Physician N interviewed on 11/15/13 at 9:30am reported the hospital did not require their hospital employed CRNAs to go through their Clinical Privileges process. Physician N acknowledged their Medical Staff By-laws stated the CRNAs would be part of the clinical Privileges process. Physician N reported the hospital lacked clinical privileging documentation for CRNA J and reported CRNA Staff K, L and M also lacked clinical privileging documentation.
Tag No.: A0505
The Hospital reported a census of 25 acute patients. Based on observation, policy review and staff interview, the hospital failed to follow their policy to remove unusable (expired) medications and disposable equipment in 2 of 2 emergency department carts.
Findings include:
- The hospital's policy "Expired Drugs" reviewed on 11/15/13 at 3:00pm revealed "...all expired drugs that are not controlled substances are immediately returned to the designated area in the pharmacy on a daily basis ..."

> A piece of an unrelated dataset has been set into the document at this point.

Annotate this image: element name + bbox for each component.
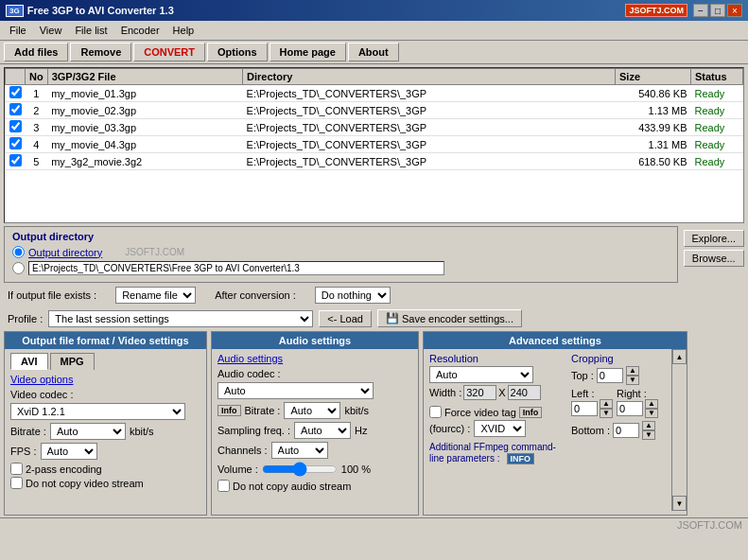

- The hospital's policy "Crash Cart Restock and Maintenance" reviewed on 11/15/13 at 3:15pm revealed, "...the expiration dates on all drugs, I.V. solutions, and any disposable equipment will be checked and replaced one month prior to their expiration date..."
Observation of emergency department on 11/12/13 at 11:40pm revealed the following unusable (expired) items:
Ears, nose and throat cart-
1. Two- Oto Rhino Foreign Body Removers (Instruments that remove foreign bodies from ears and noses) with expiration dates of 09/2012.

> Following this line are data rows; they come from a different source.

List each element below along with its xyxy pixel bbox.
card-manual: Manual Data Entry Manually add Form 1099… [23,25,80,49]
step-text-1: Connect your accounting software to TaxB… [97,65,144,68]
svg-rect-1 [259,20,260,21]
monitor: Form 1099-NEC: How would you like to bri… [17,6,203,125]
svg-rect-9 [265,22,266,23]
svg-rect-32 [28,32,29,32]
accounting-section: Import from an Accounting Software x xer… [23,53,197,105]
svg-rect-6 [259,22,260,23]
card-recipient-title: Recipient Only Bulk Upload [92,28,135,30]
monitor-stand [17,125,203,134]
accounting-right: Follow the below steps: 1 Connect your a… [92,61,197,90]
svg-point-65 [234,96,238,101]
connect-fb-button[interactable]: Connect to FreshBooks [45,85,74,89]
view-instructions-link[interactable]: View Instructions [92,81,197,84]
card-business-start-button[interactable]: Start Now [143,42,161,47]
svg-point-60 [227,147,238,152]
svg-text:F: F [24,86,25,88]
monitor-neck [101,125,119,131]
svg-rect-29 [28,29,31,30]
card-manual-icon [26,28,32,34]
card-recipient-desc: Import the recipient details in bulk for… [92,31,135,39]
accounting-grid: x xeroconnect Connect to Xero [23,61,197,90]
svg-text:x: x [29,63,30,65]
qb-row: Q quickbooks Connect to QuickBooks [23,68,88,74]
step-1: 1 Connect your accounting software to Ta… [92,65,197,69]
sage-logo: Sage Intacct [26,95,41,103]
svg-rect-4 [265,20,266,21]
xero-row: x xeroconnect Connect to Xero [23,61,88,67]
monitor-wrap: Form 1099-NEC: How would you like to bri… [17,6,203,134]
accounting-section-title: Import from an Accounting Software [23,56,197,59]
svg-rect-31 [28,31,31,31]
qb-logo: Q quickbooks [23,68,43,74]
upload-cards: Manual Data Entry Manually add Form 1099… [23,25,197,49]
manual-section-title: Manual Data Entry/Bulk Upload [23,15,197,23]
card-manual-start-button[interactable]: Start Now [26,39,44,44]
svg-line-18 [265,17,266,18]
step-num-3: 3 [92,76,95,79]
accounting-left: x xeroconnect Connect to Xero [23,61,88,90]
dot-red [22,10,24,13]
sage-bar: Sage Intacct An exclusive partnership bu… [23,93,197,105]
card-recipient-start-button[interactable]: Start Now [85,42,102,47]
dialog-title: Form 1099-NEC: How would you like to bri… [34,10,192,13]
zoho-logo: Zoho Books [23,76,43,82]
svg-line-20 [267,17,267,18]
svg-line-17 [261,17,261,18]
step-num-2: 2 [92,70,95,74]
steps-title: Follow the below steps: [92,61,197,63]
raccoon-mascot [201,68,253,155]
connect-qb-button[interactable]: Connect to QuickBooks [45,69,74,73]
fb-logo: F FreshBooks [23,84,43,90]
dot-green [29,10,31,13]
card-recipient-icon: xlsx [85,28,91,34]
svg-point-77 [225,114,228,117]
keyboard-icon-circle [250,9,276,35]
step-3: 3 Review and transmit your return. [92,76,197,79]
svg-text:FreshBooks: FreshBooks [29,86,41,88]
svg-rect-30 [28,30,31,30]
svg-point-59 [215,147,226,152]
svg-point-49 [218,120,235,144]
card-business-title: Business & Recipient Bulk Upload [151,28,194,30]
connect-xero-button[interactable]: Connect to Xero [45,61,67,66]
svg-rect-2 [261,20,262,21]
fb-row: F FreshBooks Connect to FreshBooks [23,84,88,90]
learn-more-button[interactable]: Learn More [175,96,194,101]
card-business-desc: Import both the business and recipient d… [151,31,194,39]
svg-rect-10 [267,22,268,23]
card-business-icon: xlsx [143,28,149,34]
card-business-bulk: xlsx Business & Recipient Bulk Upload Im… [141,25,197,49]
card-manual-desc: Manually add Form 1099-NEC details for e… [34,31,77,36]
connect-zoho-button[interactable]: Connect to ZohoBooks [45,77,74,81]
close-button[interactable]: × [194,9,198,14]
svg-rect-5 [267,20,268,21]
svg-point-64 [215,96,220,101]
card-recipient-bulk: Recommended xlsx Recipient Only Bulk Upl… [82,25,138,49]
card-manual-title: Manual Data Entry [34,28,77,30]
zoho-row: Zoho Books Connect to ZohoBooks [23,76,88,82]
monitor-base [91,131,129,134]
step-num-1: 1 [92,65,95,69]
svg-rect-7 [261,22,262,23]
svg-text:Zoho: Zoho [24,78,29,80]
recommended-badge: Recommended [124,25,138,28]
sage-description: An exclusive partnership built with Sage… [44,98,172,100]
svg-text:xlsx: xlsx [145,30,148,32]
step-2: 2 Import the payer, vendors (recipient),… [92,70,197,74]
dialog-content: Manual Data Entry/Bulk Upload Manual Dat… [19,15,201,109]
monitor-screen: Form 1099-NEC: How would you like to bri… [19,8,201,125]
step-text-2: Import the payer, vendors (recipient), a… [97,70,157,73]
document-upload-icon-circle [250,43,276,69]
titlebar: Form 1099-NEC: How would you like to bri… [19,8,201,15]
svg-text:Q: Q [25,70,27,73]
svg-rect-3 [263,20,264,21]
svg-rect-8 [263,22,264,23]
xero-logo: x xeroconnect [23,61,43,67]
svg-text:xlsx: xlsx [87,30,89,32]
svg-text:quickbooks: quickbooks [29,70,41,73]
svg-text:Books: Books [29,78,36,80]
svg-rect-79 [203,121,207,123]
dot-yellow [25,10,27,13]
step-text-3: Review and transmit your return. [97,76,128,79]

2. Three- Oto Rhino Foreign Body Removers with expiration dates of 04/2012.
3. Four- Oto Rhino Foreign Body Removers with expiration dates of 09/2011.

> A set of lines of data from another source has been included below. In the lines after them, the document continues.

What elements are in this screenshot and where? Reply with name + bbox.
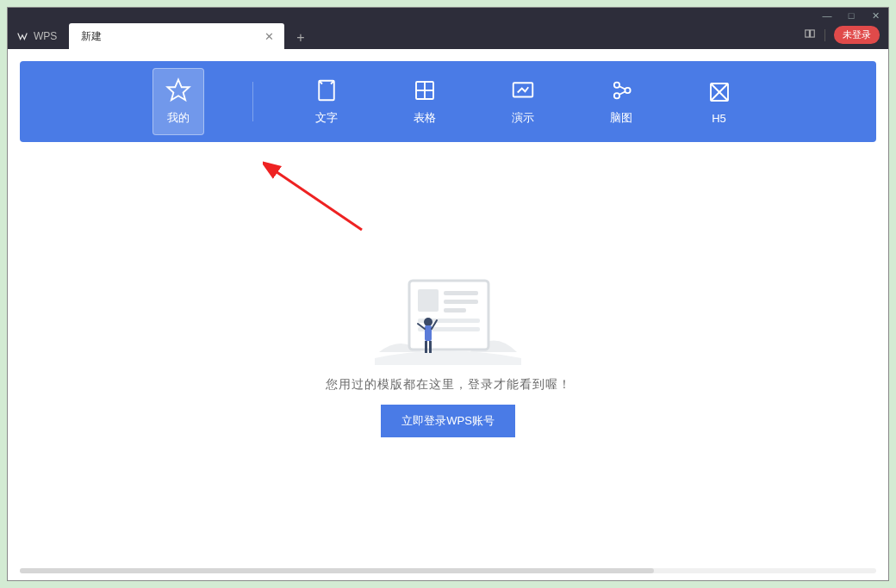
document-icon [314,77,339,103]
h5-icon [706,79,732,105]
svg-point-8 [613,83,619,88]
category-mindmap[interactable]: 脑图 [596,69,646,134]
tab-app-home[interactable]: WPS [8,23,69,49]
maximize-button[interactable]: □ [845,10,857,21]
table-icon [412,77,438,103]
category-mine[interactable]: 我的 [152,68,204,135]
app-window: — □ ✕ WPS 新建 ✕ + 未登录 [7,7,889,581]
add-tab-button[interactable]: + [284,27,316,49]
scrollbar-thumb[interactable] [20,568,654,573]
presentation-icon [510,77,536,103]
tab-label: 新建 [81,29,102,44]
svg-rect-23 [425,325,432,341]
svg-rect-1 [811,30,815,37]
svg-rect-25 [429,341,432,353]
login-status-badge[interactable]: 未登录 [834,26,880,44]
login-button[interactable]: 立即登录WPS账号 [381,405,515,437]
titlebar-right: 未登录 [804,26,880,44]
mindmap-icon [608,77,634,103]
svg-rect-19 [444,308,466,313]
svg-point-22 [424,318,432,326]
empty-state: 您用过的模版都在这里，登录才能看到喔！ 立即登录WPS账号 [20,142,876,565]
svg-point-10 [625,88,630,93]
minimize-button[interactable]: — [821,10,833,21]
close-window-button[interactable]: ✕ [869,10,881,22]
svg-rect-0 [806,30,810,37]
category-label: 脑图 [610,110,632,126]
horizontal-scrollbar[interactable] [20,568,876,573]
window-controls: — □ ✕ [8,8,888,23]
category-slides[interactable]: 演示 [498,69,548,134]
category-label: H5 [712,112,726,125]
svg-rect-17 [444,291,478,295]
split-window-icon[interactable] [804,28,816,42]
app-name-label: WPS [34,30,57,42]
category-label: 演示 [512,110,534,126]
svg-rect-18 [444,300,478,304]
star-icon [165,77,191,103]
content-area: 我的 文字 表格 演示 脑图 [8,49,888,580]
titlebar: — □ ✕ WPS 新建 ✕ + 未登录 [8,8,888,49]
svg-point-9 [613,93,619,98]
category-label: 我的 [167,110,190,126]
empty-message: 您用过的模版都在这里，登录才能看到喔！ [326,377,571,393]
svg-rect-16 [418,289,439,312]
category-h5[interactable]: H5 [694,71,744,133]
wps-logo-icon [16,30,28,42]
tab-new[interactable]: 新建 ✕ [69,23,284,49]
close-icon[interactable]: ✕ [261,30,277,43]
category-label: 表格 [414,110,436,126]
svg-marker-2 [167,80,189,101]
divider [252,82,253,121]
category-text[interactable]: 文字 [302,69,352,134]
category-sheet[interactable]: 表格 [400,69,450,134]
category-bar: 我的 文字 表格 演示 脑图 [20,61,876,142]
svg-rect-24 [425,341,427,353]
category-label: 文字 [315,110,338,126]
divider [824,29,825,41]
empty-illustration [375,270,521,365]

4. One- Oto Rhino Foreign Body Removers with expiration date of 07/2012.
5. One- topical antibacterial agent for oral mucosa with expiration date of 02/2009.
6. One- container of Temporary Cement for oral use with expiration date of 04/2010.
7. One- container of EMT Tooth saver Solution (a solution to insert tooth into to preserve it) with an expiration date of 03/06/2009.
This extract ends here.